Our World Is Retarded!

Growing up with an intellectually disabled brother taught me a lot about patience, honesty, and reality. Although it is no longer politically correct to use the term mentally retarded, (which merely means intellectually slow) that was still the common name applied during my childhood. Sadly, the word retarded has now been adopted as a derogatory put down for someone who does something really stupid.

It is difficult to not be disturbed by the horrific shooting of the newscasters in Virginia, or to ignore concerns about the current political struggle between the red and blue clowns, vying for our votes. How can we pretend that racism and intolerance are dead when they rear their ugly heads daily on the news and clog our social media feeds? We have made our planet a gloomy place to live. It seems I can’t help but be drawn into the hatred and criticism of everyone who is not like me. The atheist, religious person, and bigot might be pleasantly surprised to find out that life is so much more enjoyable without the added tension we willingly add into our own lives.

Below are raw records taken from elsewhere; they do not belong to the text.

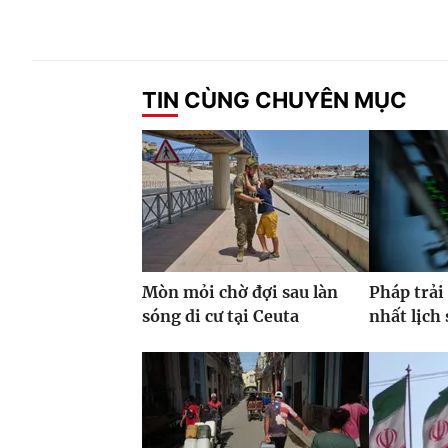
TIN CÙNG CHUYÊN MỤC
Mòn mỏi chờ đợi sau làn
Pháp trải
sóng di cư tại Ceuta
nhất lịch 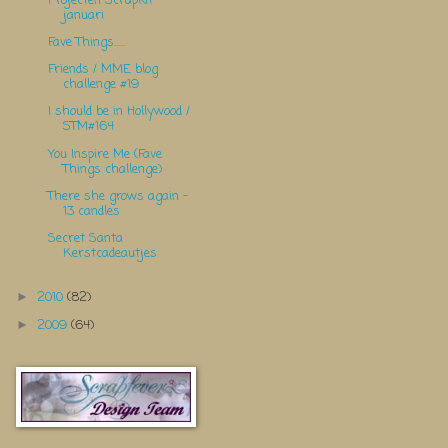
Projecten Scrapkit
januari
Fave Things......
Friends / MME blog
challenge #19
I should be in Hollywood /
STM#164
You Inspire Me (Fave
Things challenge)
There she grows again -
13 candles
Secret Santa
Kerstcadeautjes
2010
(82)
►
2009
(64)
►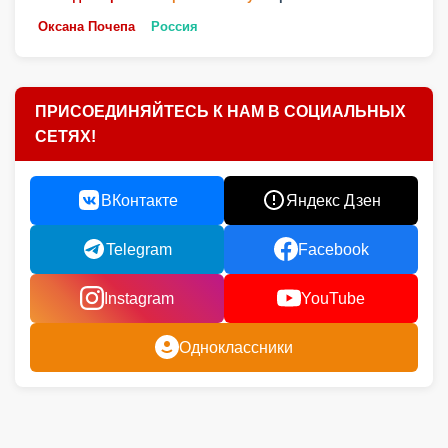
Анонс
День рождения
Актеры кино
Театр
Фестиваль
Кино
Дискотека 90х - 2000х
Радиостанции
Спортсмены
Новый сериал
Новый фильм
Звездные дети
Конкурс
Молодые артисты
реалити-шоу
Премия
SHAMAN
Оксана Почепа
Россия
ПРИСОЕДИНЯЙТЕСЬ К НАМ В СОЦИАЛЬНЫХ
СЕТЯХ!
ВКонтакте
Яндекс Дзен
Telegram
Facebook
Instagram
YouTube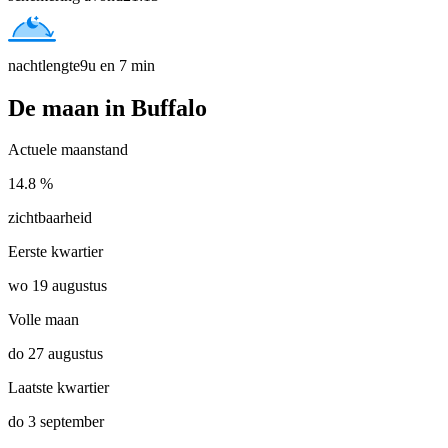
nachtlengte
9u en 7 min
De maan in Buffalo
Actuele maanstand
14.8 %
zichtbaarheid
Eerste kwartier
wo 19 augustus
Volle maan
do 27 augustus
Laatste kwartier
do 3 september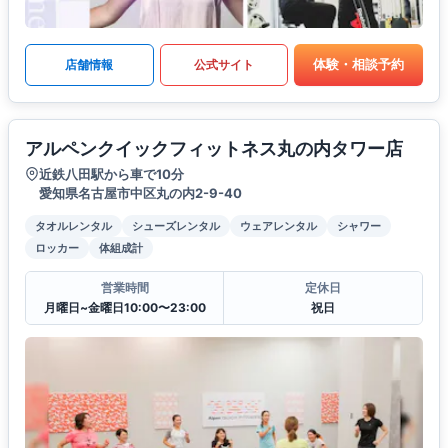
体験・相談予約
店舗情報
公式サイト
アルペンクイックフィットネス丸の内タワー店
近鉄八田駅から車で10分
愛知県名古屋市中区丸の内2-9-40
タオルレンタル
シューズレンタル
ウェアレンタル
シャワー
ロッカー
体組成計
営業時間
定休日
月曜日~金曜日10:00〜23:00
祝日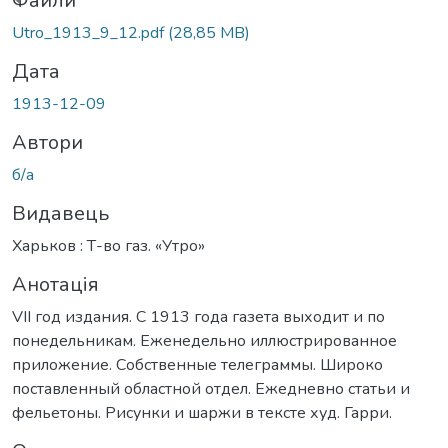
ться...
Файли
Utro_1913_9_12.pdf
(28,85 MB)
Дата
1913-12-09
Автори
б/а
Видавець
Харьков : Т-во газ. «Утро»
Анотація
VII год издания. С 1913 года газета выходит и по
понедельникам. Еженедельно иллюстрированное
приложение. Собственные телеграммы. Широко
поставленный областной отдел. Ежедневно статьи и
фельетоны. Рисунки и шаржи в тексте худ. Гарри.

Today, for lunch, I went across the street from my office (over to Centennial Park). It was difficult to not notice the loud disco music blaring from the pavilion. Initially, I was annoyed because I needed some peace and quiet to get some writing done. But then something magical happened. As I focused on the people under the covering, it became apparent, they had no social inhibitions. In fact they showed no embarrassment at all to wiggle, dance, and sing without regard to anyone around them. It soon became apparent to me that it was a party with a dozen or more special needs adults, and their caregivers. I looked at the peanut butter and jelly smudged smiles and knew they had found a moment of happiness in this dark world.

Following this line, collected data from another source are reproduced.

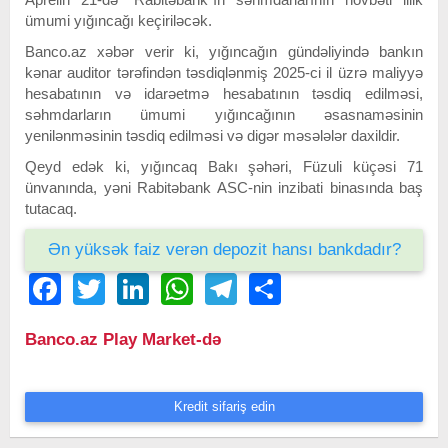
ümumi yığıncağı keçiriləcək.
Banco.az xəbər verir ki, yığıncağın gündəliyində bankın
kənar auditor tərəfindən təsdiqlənmiş 2025-ci il üzrə maliyyə
hesabatının və idarəetmə hesabatının təsdiq edilməsi,
səhmdarların ümumi yığıncağının əsasnaməsinin
yenilənməsinin təsdiq edilməsi və digər məsələlər daxildir.
Qeyd edək ki, yığıncaq Bakı şəhəri, Füzuli küçəsi 71
ünvanında, yəni Rabitəbank ASC-nin inzibati binasında baş
tutacaq.
Ən yüksək faiz verən depozit hansı bankdadır?
Facebook
Twitter
LinkedIn
WhatsApp
Telegram
Share
Banco.az Play Market-də
Kredit sifariş edin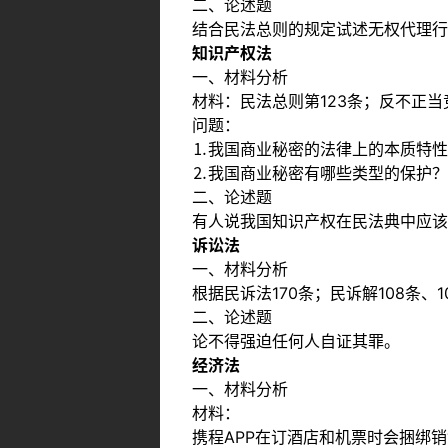
二、论述题
结合民法总则的规定试述无权代理行
知识产权法
一、材料分析
材料：民法总则第123条；反不正当
问题：
⒈我国商业秘密的法律上的本质特性
⒉我国商业秘密有哪些类型的保护？
二、论述题
有人说我国知识产权在民法典中应该
诉讼法
一、材料分析
根据民诉法170条；民诉解108条、
二、论述题
论不得强迫任何人自证其罪。
经济法
一、材料分析
材料：
携程APP在订酒店和机票时会捆绑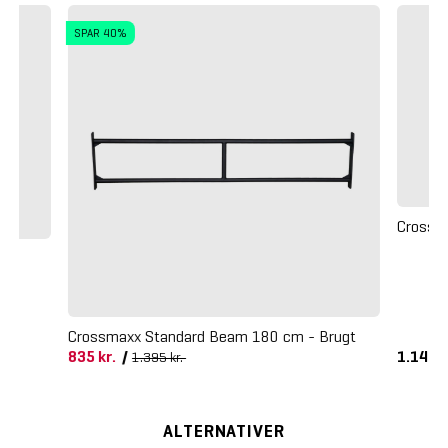
SPAR 40%
Crossm
Crossmaxx Standard Beam 180 cm - Brugt
835 kr.
/
1.145 k
1.395 kr.
ALTERNATIVER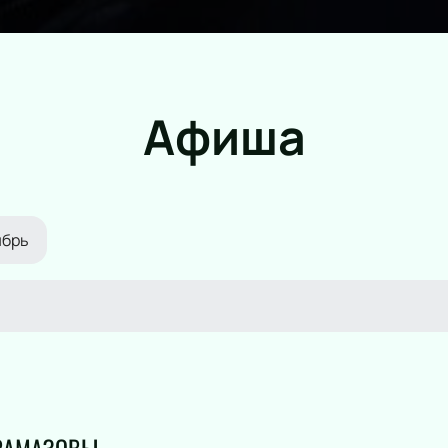
Афиша
ябрь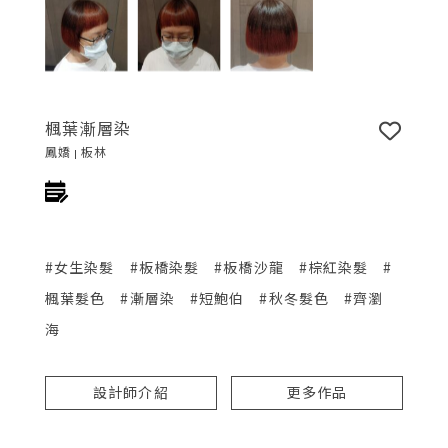
楓葉漸層染
鳳嬌 | 板林
#女生染髮
#板橋染髮
#板橋沙龍
#棕紅染髮
#
楓葉髮色
#漸層染
#短鮑伯
#秋冬髮色
#齊瀏
海
設計師介紹
更多作品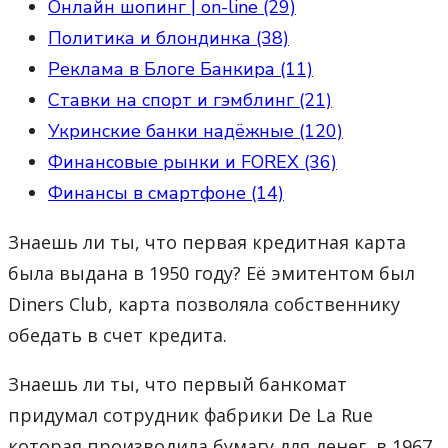
Онлайн шопинг | on-line (29)
Политика и блондинка (38)
Реклама в Блоге Банкира (11)
Ставки на спорт и гэмблинг (21)
Укринские банки надёжные (120)
Финансовые рынки и FOREX (36)
Финансы в смартфоне (14)
Знаешь ли ты, что первая кредитная карта
была выдана в 1950 году? Её эмитентом был
Diners Club, карта позволяла собственнику
обедать в счет кредита.
Знаешь ли ты, что первый банкомат
придумал сотрудник фабрики De La Rue
которая производила бумагу для денег, в 1967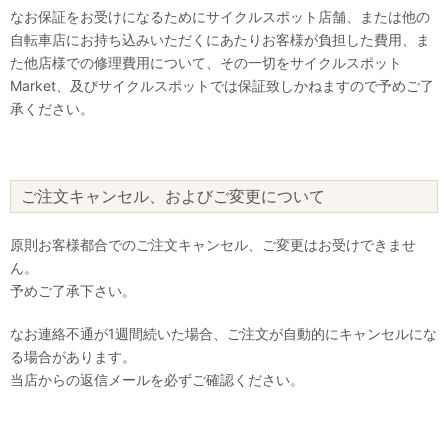
なお保証をお受けになるためにサイクルスポット店舗、または他の
自転車店にお持ち込みいただくにあたりお客様が負担した費用、ま
た他店様での修理費用について、その一切をサイクルスポット
Market、及びサイクルスポットでは保証致しかねますので予めご了
承ください。
ご注文キャンセル、およびご変更について
原則お客様都合でのご注文キャンセル、ご変更はお受けできませ
ん。
予めご了承下さい。
なお連絡不通が1週間続いた場合、ご注文が自動的にキャンセルにな
る場合があります。
当店からの返信メールを必ずご確認ください。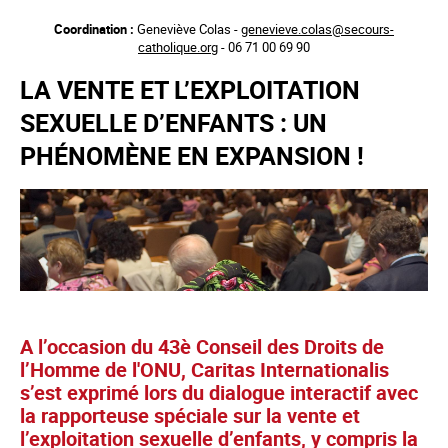
Aller
Coordination :
Geneviève Colas -
genevieve.colas@secours-
au
catholique.org
- 06 71 00 69 90
contenu
principal
LA VENTE ET L’EXPLOITATION
SEXUELLE D’ENFANTS : UN
PHÉNOMÈNE EN EXPANSION !
A l’occasion du 43è Conseil des Droits de
l’Homme de l'ONU, Caritas Internationalis
s’est exprimé lors du dialogue interactif avec
la rapporteuse spéciale sur la vente et
l’exploitation sexuelle d’enfants, y compris la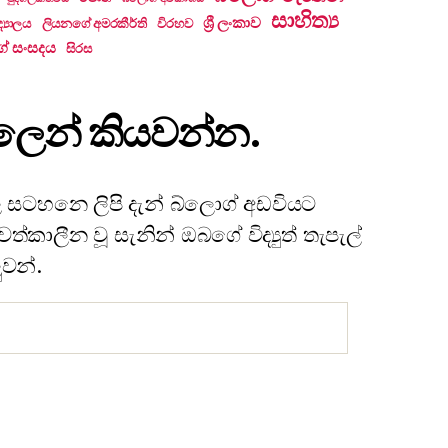
සාහිත්‍ය
ශ්‍රී ලංකාව
්‍යාලය
ලියනගේ අමරකීර්ති
විරහව
ේ සංසදය
සිරස
ැපෑලෙන් කියවන්න.
 සටහනෙ ලිපි දැන් බ්ලොග් අඩවියට
්කාලීන වූ සැනින් ඔබගේ විද්‍යුත් තැපැල්
ුවන්.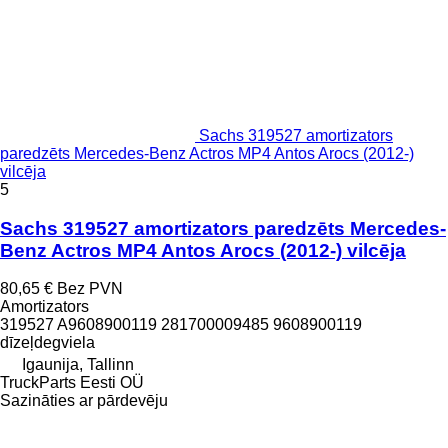
Sachs 319527 amortizators
paredzēts Mercedes-Benz Actros MP4 Antos Arocs (2012-)
vilcēja
5
Sachs 319527 amortizators paredzēts Mercedes-
Benz Actros MP4 Antos Arocs (2012-) vilcēja
80,65 €
Bez PVN
Amortizators
319527 A9608900119 281700009485 9608900119
dīzeļdegviela
Igaunija, Tallinn
TruckParts Eesti OÜ
Sazināties ar pārdevēju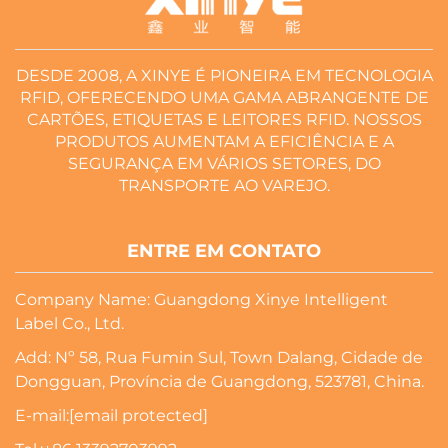
DESDE 2008, A XINYE É PIONEIRA EM TECNOLOGIA
RFID, OFERECENDO UMA GAMA ABRANGENTE DE
CARTÕES, ETIQUETAS E LEITORES RFID. NOSSOS
PRODUTOS AUMENTAM A EFICIÊNCIA E A
SEGURANÇA EM VÁRIOS SETORES, DO
TRANSPORTE AO VAREJO.
ENTRE EM CONTATO
Company Name: Guangdong Xinye Intelligent
Label Co., Ltd.
Add: Nº 58, Rua Fumin Sul, Town Dalang, Cidade de
Dongguan, Província de Guangdong, 523781, China.
E-mail:
[email protected]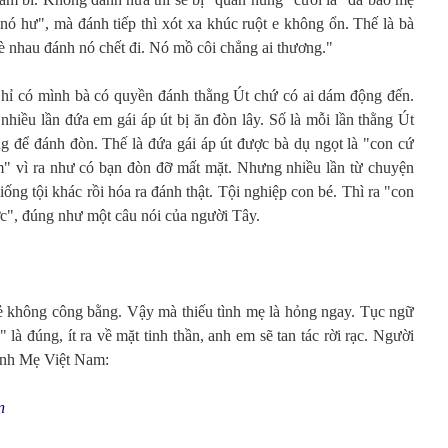
nó hư", mà đánh tiếp thì xót xa khúc ruột e không ổn. Thế là bà
hè nhau đánh nó chết đi. Nó mồ côi chẳng ai thương."
hỉ có mình bà có quyền đánh thằng Út chứ có ai dám động đến.
hiều lần đứa em gái áp út bị ăn đòn lây. Số là mỗi lần thằng Út
ờng để đánh đòn. Thế là đứa gái áp út được bà dụ ngọt là "con cứ
m" vì ra như có bạn đòn đỡ mất mặt. Nhưng nhiều lần từ chuyện
iống tội khác rồi hóa ra đánh thật. Tội nghiệp con bé. Thì ra "con
ược", đúng như một câu nói của người Tây.
 vẻ không công bằng. Vậy mà thiếu tình mẹ là hỏng ngay. Tục ngữ
là đúng, ít ra về mặt tinh thần, anh em sẽ tan tác rời rạc. Người
danh Mẹ Việt Nam:
n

It was simple. They could not change anything about their circumstances, they just played the hand life had given them. Part of me was actually jealous, part of me wanted to walk into the middle of the group and join them raising my hands up in the air motioning along signing the letters to YMCA, by the Village People. They weren’t worried about skin color, orientation, or religious affiliation; they just knew they were spending quality time with other humans. They were being friendly, and showing genuine love to one another.

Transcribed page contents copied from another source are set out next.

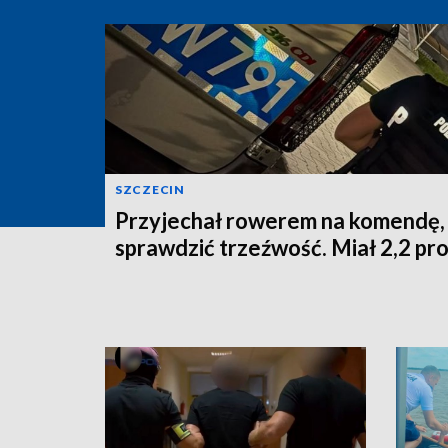
SZCZECIN
Przyjechał rowerem na komendę,
sprawdzić trzeźwość. Miał 2,2 pr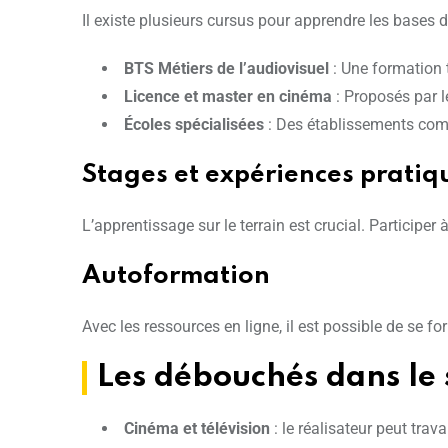
Il existe plusieurs cursus pour apprendre les bases d
BTS Métiers de l’audiovisuel
: Une formation 
Licence et master en cinéma
: Proposés par l
Écoles spécialisées
: Des établissements comm
Stages et expériences pratiq
L’apprentissage sur le terrain est crucial. Participer
Autoformation
Avec les ressources en ligne, il est possible de se 
Les débouchés dans le 
Cinéma et télévision
: le réalisateur peut trav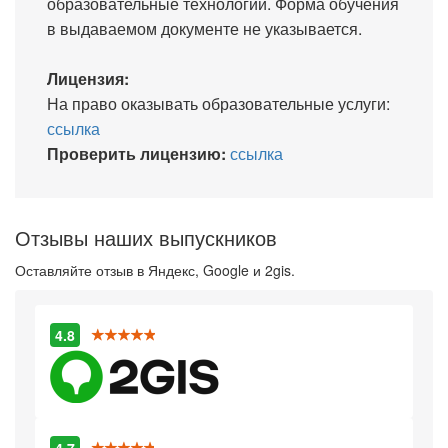
образовательные технологии. Форма обучения
в выдаваемом документе не указывается.
Лицензия:
На право оказывать образовательные услуги:
ссылка
Проверить лицензию:
ссылка
Отзывы наших выпускников
Оставляйте отзыв в Яндекс, Google и 2gis.
4.8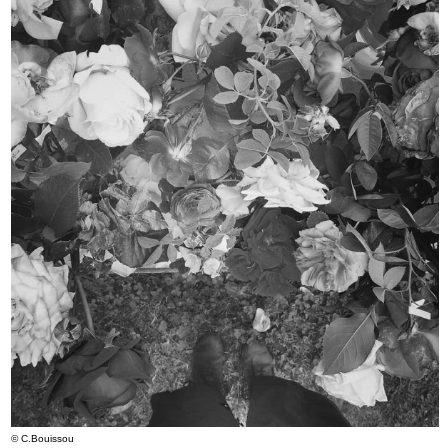
© C.Bouissou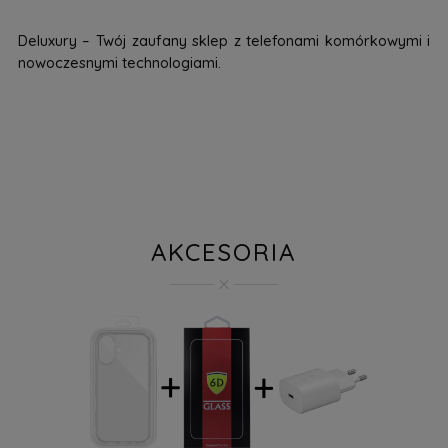
Deluxury – Twój zaufany sklep z telefonami komórkowymi i
nowoczesnymi technologiami.
AKCESORIA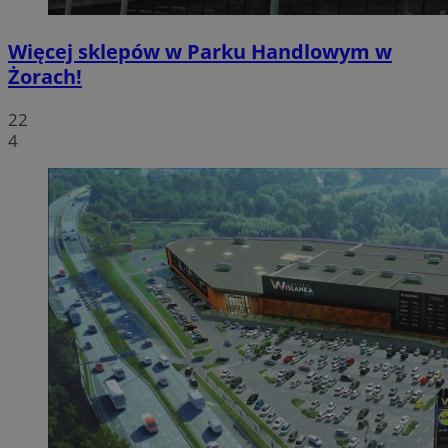
Więcej sklepów w Parku Handlowym w
Żorach!
22
4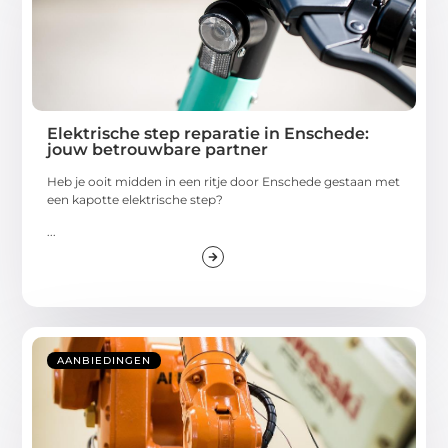
Elektrische step reparatie in Enschede:
jouw betrouwbare partner
Heb je ooit midden in een ritje door Enschede gestaan met
een kapotte elektrische step?
...
AANBIEDINGEN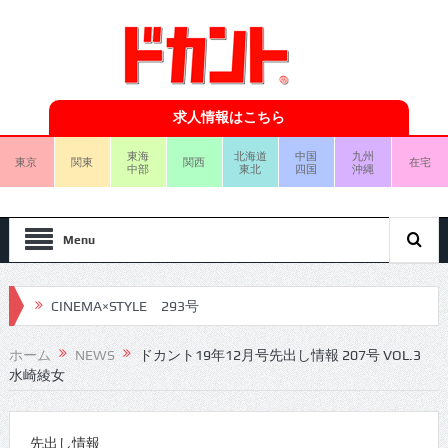
求人情報はこちら
東海
北海道
中国
九州
東京
関東
関西
在宅
中部
東北
四国
沖縄
Menu
CINEMA×STYLE 293号
CINEMA×STYLE 292号
ホーム
NEWS
ドカント19年12月号先出し情報 207号 VOL.3
水崎綾女
CINEMA×STYLE 291号
CINEMA×STYLE 290号
先出し情報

After watching these folks today, I have a stronger resolve to simplify my life. To be more kind to the ones I love, show new respect to those I don’t agree with, and give a chance to people I am unsure of, and hopefully, I can achieve the same gleam in my eyes that I witnessed today in the faces of these special people. I was just returning to work when they broke out into a new wave of laughter and dancing as the Cupid Shuffle boomed through the sound system. Suddenly, I realized, maybe it is us, (the ones with anxiety, stress, depression, war, hatred, and all the ugly things we create) in society who are actually mentally retarded.


  1. Wade Browne says:

    Good stuff. Sometimes I wonder if I’m feeling sorry for the wrong people.

  2. Anonymous says:

    Live in the moment

  3. Anonymous says:

    Very good bro. Paul..Gave us something to think about

  4. emileenealy says:

    Very thought-provoking. Thanks for writing!

  5. Anonymous says:

    Love it

  6. Kim Warner says:

    Beautifully written, very poignant.